Because of the hiddenness argument I am widely known as an atheist. This position is often confused with the view that the world of nature is all there is, leaving no room for a divine reality of any kind. The position I've just described is better called naturalism -- and I am not a naturalist. My position on God is the narrower one that counts as atheistic in philosophy: the position that there is no person-like divine reality (no being with unlimited versions of personal attributes such as knowledge and love). My position on naturalism is that it may well be true, but could as easily be false. In other words, on this important matter I am a philosophical skeptic.
As it happens, most western philosophers who have been atheists in my sense have also been convinced naturalists. In part because of the influence of science, they have not been motivated to think beyond the personal theism of traditional western religion. I, on the other hand, would like to see our religious imagination stretched much further. And I think science supports my stance over theirs, both in its openness to the new and in its evolutionary discoveries, which reveal the extreme brevity of our human story in the context of life's past and its expected future.

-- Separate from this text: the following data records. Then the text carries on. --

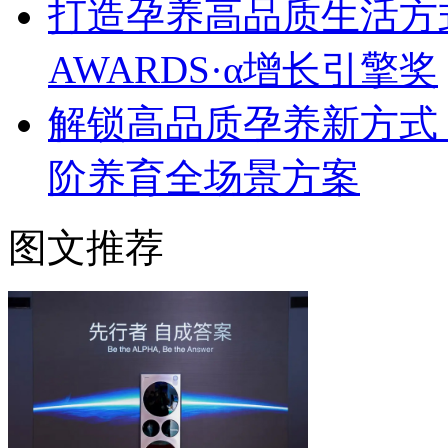
打造孕养高品质生活方式
AWARDS·α增长引擎奖
解锁高品质孕养新方式！
阶养育全场景方案
图文推荐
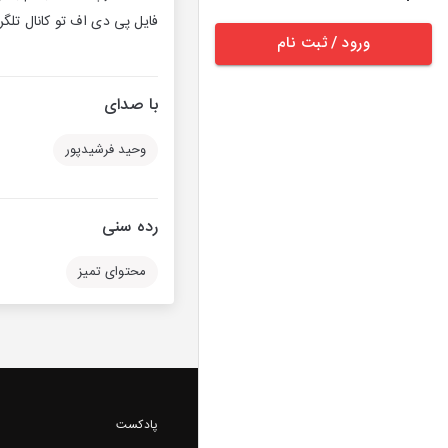
فایل پی دی اف تو کانال تلگر
ورود / ثبت نام
با صدای
وحید فرشیدپور
رده سنی
محتوای تمیز
پادکست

These things, together with everything else we know about human immaturity, give some plausibility to the view that we have no more than dipped our toes in a sea of religious possibilities. To bring this point home: the hiddenness argument and other atheistic arguments from philosophy may only disprove the last of the personal gods. At the same time, human religion would be rationally reconfigured were its attitudes to be adapted to such facts about the developmental immaturity of our species. In this brand new way, so I've argued, humility, along with skeptical imagination, ought to be seen as the key to reconciling reason and religion.
Many of the books I've published since 1993 investigate the issues bristling here in detail. Most recently, I have been hard at work extending my results to problems of philosophy outside the philosophy of religion.